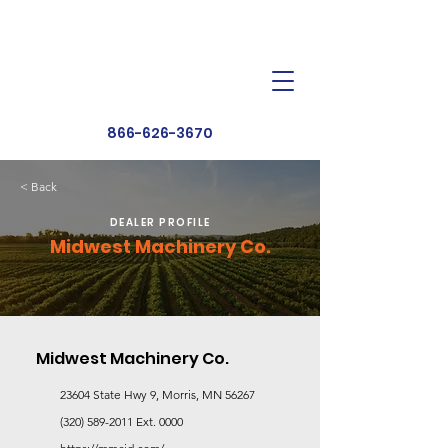
Dealer Toolbox
Find a Dealer
866-626-3670
< Back
DEALER PROFILE
Midwest Machinery Co.
Midwest Machinery Co.
23604 State Hwy 9, Morris, MN 56267
(320) 589-2011
Ext. 0000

★ ★ ★ ★

In your transcription of the listing above, match each line exactly and include no pictures.

• THE COMPLETED TASK:
Dealer Toolbox
Find a Dealer
866-626-3670
< Back
DEALER PROFILE
Midwest Machinery Co.
Midwest Machinery Co.
23604 State Hwy 9, Morris, MN 56267
(320) 589-2011
Ext. 0000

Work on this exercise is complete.